La modz hoquette, la bouche ouverte à la recherche d’air. Mais tous ses organes se sont desséchés sous la douleur et la honte et elle ne parvient à libérer qu’un fragile gémissement fibreux.

Le modz bondit...

— Mais tire, bordel, tire ! hurle Cortez.

Khalan a toujours la tête du modz en ligne de mire, mais son doigt est comme soudé à la gâchette. À la fois fasciné et horrifié. Statue de pierre étrangère au monde des vivants. Il ne peut croire ce qu’il vient de voir. Ou plutôt ne le veut pas. Un humain ne peut pas être aussi hideux. Oui, hideux, il ne trouve aucun autre terme pour qualifier son instructeur.

Le modz atterrit sur Cortez et emprisonne aussitôt sa gorge entre ses mains palmées. Cortez déploie tout ce qui lui reste d’énergie pour se libérer de l’étreinte du modz, mais seule sa verge en bénéficie, en une ultime et ridicule érection. Son visage passe du rouge au bleu, puis devient terreux. Celui de Khalan a pris la couleur de la craie.

Le modz lâche le corps de Cortez et se tourne vers lui. Son regard noir s’encadre dans le viseur et ses pupilles lancent un cri silencieux :

Comme partout dans le monde où sévit la guerre, la colonisation, l’esclavage, l’homme ne se lasse pas de prouver qu’il est la pire saloperie de la création !

Et le jeune stagiaire appuie sur la gâchette.

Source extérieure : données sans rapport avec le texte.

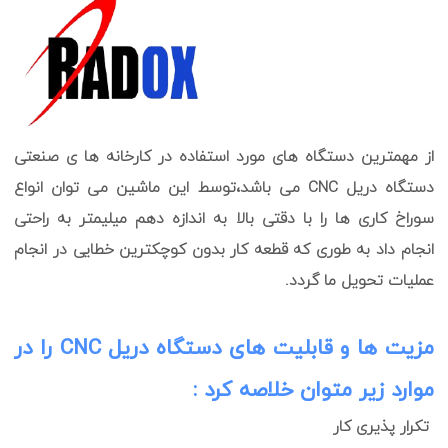
از مهمترین دستگاه های مورد استفاده در کارخانه ها ی صنعتی
دستگاه دریل CNC می باشد،توسط این ماشین می توان انواع
سوراخ کاری ها را با دقتی بالا به اندازه دهم میلیمتر به راحتی
انجام داد به طوری که قطعه کار بدون کوچکترین خطایی در انجام
عملیات تحویل ما گردد.
مزیت ها و قابلیت های دستگاه دریل CNC را در
موارد زیر متوان خلاصه کرد :
تکرار پذیری کار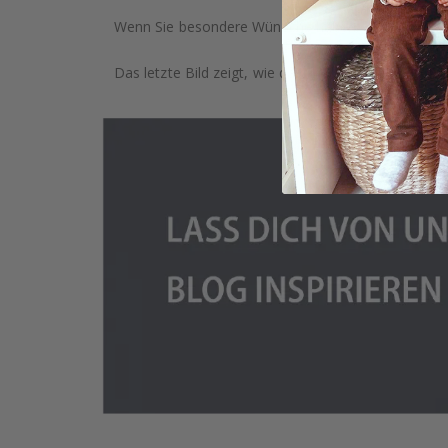
Wenn Sie besondere Wünsche haben, wie individuell
Das letzte Bild zeigt, wie das Produkt verpackt ist.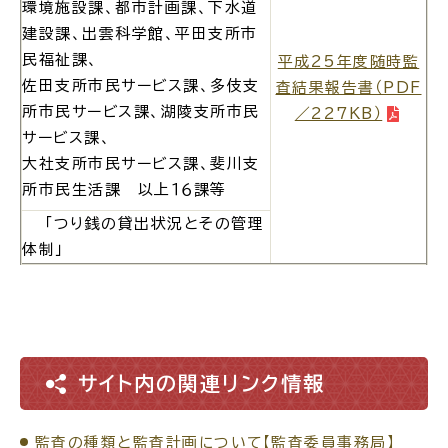
環境施設課、都市計画課、下水道
建設課、出雲科学館、平田支所市
民福祉課、
平成25年度随時監
佐田支所市民サービス課、多伎支
査結果報告書（PDF
所市民サービス課、湖陵支所市民
／227KB）
サービス課、
大社支所市民サービス課、斐川支
所市民生活課 以上１６課等
「つり銭の貸出状況とその管理
体制」
サイト内の関連リンク情報
監査の種類と監査計画について【監査委員事務局】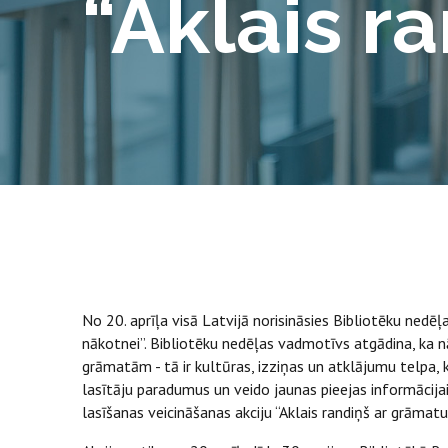
“Akl​ais 
No 20. aprīļa visā Latvijā norisināsies Bibliotēku nedēļ
nākotnei”. Bibliotēku nedēļas vadmotīvs atgādina, ka n
grāmatām - tā ir kultūras, izziņas un atklājumu telpa,
lasītāju paradumus un veido jaunas pieejas informācijai.
lasīšanas veicināšanas akciju “Akl​ais randiņš ar grāmatu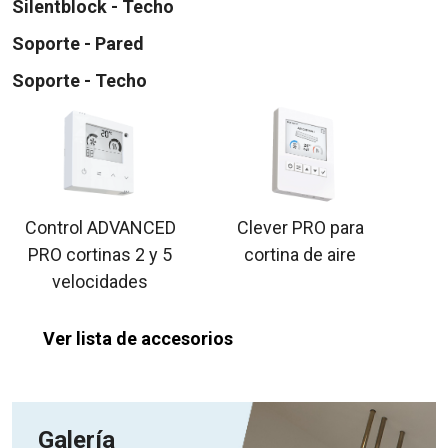
Silentblock - Techo
Soporte - Pared
Soporte - Techo
Control ADVANCED
Clever PRO para
PRO cortinas 2 y 5
cortina de aire
velocidades
Ver lista de accesorios
Galería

Dans un autre présent — vues de la fin des temps, quelques dizaines, centaines ou milliers d’années ne sont que poussières perdues dans le labyrinthe infini de la Structure —, l’ingénieur Garine supervise l’implantation de la Porte au cœur du mythopoïos. Pour ceux qui ne suivraient pas l’actualité́ et ne connaîtraient rien du scandale lié à la compagnie Isis et ne sauraient donc pas que le mythopoïs est un univers virtuel engendré par un ordinateur végétal, laissons parler le professeur Anton Ravon. « Aux labos de la Plaie tripartite, nous avons mis au point un ordinateur moléculaire naturel dont la “graine” est un hybride, une symbiose entre une variété́ de jacinthe d’eau et une algue rouge, qui se développe en filet de pêcheur. Il y a donc prolifération, création d’un réseau d’interconnexions aléatoires. Une petite partie du réseau, que l’on pourrait vulgairement appeler la tête est utilisée pour la programmation. Pour simplifier : une première couche de molécules transforme les signaux électriques ou lumineux en messagers. Ces messagers sont sélectivement reconnus par la deuxième couche, les enzymes, et transformés. Les enzymes de la troisième couche identifient les messagers transformés, et produisent un signal en sortie. Le “corps” de l’ordinateur s’étend sur plusieurs hectares. Il réagit donc aux stimuli extérieurs. Ce qui devrait rendre toute programmation impossible. Mais l’ordinateur est vivant et, probablement via un tropisme symbiotique, coopérant. »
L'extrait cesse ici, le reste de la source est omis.